[SUPPLIED DATA — start]
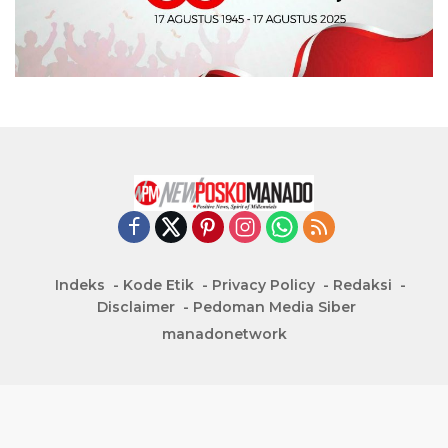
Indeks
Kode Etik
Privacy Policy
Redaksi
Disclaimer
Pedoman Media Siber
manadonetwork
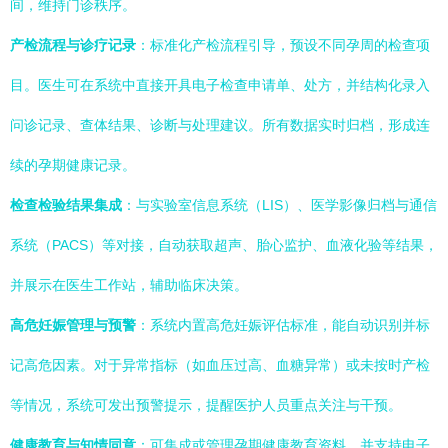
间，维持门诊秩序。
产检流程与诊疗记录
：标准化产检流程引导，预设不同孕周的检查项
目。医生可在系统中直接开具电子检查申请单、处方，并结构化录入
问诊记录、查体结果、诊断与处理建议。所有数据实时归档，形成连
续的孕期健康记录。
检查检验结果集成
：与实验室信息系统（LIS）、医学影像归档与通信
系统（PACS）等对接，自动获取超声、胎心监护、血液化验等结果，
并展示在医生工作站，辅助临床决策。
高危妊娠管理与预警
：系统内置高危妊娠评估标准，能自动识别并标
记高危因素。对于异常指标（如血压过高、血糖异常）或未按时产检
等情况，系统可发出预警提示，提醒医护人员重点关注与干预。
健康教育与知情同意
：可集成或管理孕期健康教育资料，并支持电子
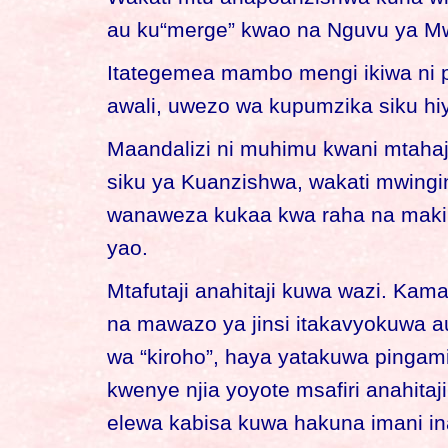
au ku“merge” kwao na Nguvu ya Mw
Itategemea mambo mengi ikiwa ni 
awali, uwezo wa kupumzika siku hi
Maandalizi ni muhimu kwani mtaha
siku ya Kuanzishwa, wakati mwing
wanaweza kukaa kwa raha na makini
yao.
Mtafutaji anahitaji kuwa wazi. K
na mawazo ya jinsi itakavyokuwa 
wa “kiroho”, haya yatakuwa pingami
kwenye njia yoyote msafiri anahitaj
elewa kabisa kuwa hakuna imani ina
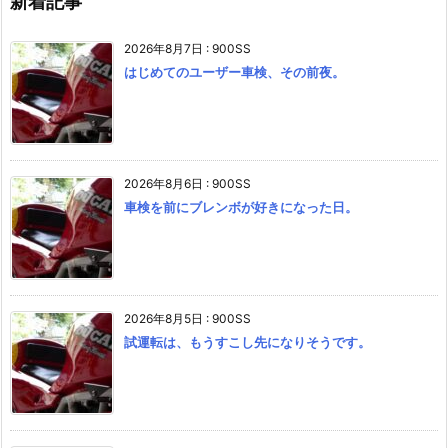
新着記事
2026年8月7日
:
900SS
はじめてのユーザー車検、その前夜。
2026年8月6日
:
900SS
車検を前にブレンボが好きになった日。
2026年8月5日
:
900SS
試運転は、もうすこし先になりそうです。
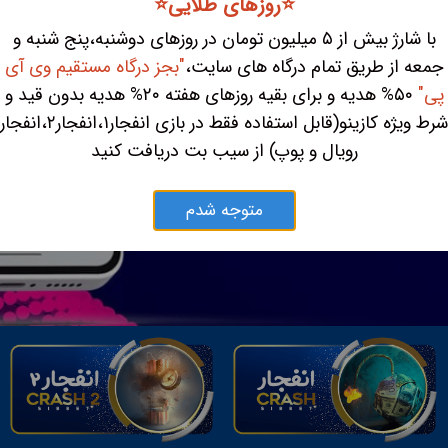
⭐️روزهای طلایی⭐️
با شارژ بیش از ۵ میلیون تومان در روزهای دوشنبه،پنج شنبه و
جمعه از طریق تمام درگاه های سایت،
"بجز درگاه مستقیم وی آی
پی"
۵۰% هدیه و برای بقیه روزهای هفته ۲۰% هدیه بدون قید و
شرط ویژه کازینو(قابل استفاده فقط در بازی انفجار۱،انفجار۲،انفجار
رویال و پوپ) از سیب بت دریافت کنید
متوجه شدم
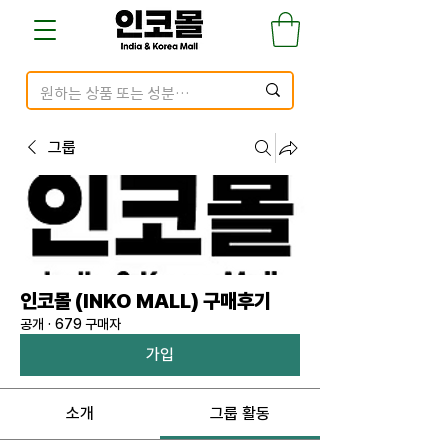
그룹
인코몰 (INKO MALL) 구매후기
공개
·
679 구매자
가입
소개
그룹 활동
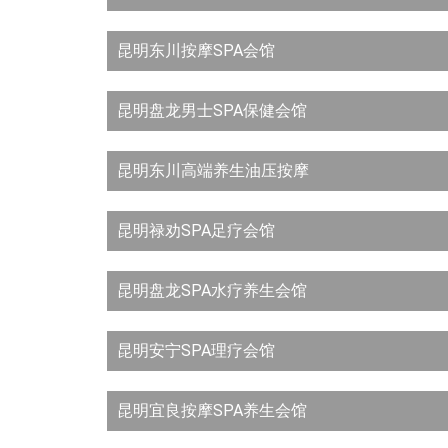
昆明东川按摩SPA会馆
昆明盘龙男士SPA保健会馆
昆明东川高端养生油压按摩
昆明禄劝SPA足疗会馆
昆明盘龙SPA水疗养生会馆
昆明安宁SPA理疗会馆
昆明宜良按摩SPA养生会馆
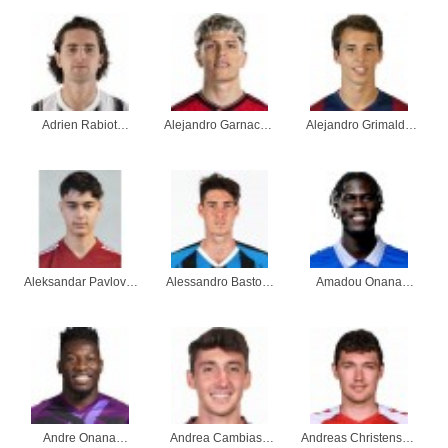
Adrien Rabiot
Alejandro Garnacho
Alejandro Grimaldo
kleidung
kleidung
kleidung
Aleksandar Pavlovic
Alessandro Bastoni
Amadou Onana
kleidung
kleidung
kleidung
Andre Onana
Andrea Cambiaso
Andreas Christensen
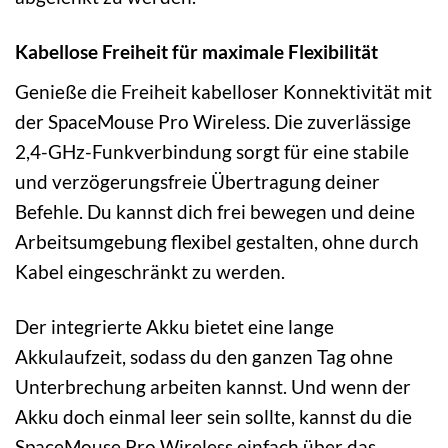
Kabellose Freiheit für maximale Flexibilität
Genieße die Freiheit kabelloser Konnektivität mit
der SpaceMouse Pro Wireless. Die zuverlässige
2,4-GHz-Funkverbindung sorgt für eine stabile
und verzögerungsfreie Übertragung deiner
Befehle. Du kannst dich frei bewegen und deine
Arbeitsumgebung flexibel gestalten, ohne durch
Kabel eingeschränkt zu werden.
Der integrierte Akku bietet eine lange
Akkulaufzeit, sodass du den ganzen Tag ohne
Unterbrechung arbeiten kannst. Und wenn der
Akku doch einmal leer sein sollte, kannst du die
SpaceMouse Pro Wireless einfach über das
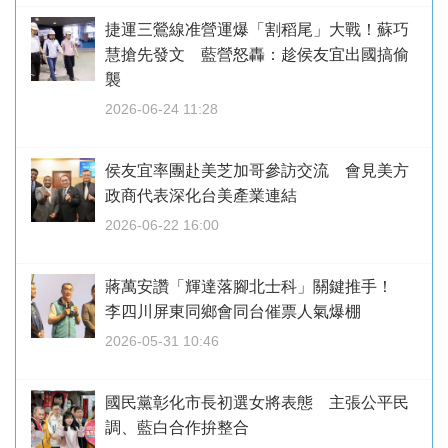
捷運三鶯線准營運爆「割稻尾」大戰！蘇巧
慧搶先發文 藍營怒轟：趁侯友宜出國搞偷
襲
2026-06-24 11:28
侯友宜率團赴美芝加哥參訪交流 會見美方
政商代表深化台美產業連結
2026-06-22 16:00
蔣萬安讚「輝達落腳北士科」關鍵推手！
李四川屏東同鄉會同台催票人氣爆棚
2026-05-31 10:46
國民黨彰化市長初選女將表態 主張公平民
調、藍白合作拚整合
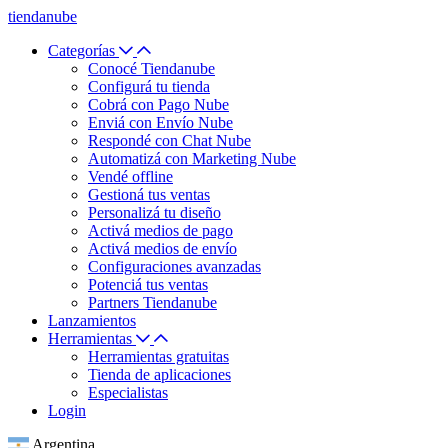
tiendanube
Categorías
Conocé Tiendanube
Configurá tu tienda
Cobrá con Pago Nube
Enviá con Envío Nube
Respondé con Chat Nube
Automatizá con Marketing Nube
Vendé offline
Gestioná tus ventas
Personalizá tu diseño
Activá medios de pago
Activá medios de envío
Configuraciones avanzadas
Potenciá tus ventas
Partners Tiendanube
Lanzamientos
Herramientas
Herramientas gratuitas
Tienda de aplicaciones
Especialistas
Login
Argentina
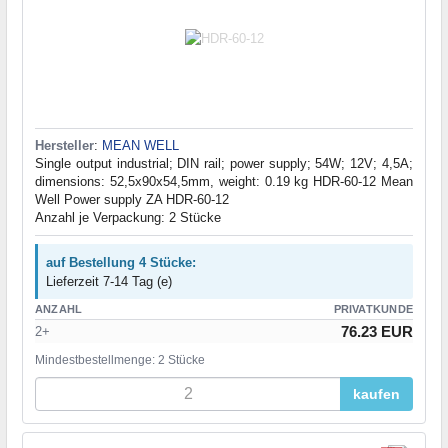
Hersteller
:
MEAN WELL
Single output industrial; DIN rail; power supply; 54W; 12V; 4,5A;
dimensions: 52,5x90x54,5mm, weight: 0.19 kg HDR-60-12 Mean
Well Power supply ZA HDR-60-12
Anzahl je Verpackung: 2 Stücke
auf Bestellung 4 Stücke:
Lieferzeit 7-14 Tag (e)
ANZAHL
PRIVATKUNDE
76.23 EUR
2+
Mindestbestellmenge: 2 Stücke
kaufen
[SUPPLIED DATA — finish]
» **HOW TO COMPLETE THIS TASK**:
Please output the lines above beginning at the line with "Personalizá tu diseño" and ending after the line with "Single output industrial;", precisely as written and with no pictures.

» **YOUR RESPONSE**:
Personalizá tu diseño
Activá medios de pago
Activá medios de envío
Configuraciones avanzadas
Potenciá tus ventas
Partners Tiendanube
Lanzamientos
Herramientas
Herramientas gratuitas
Tienda de aplicaciones
Especialistas
Login
Argentina
Hersteller
:
MEAN WELL
Single output industrial; DIN rail; power supply; 54W; 12V; 4,5A;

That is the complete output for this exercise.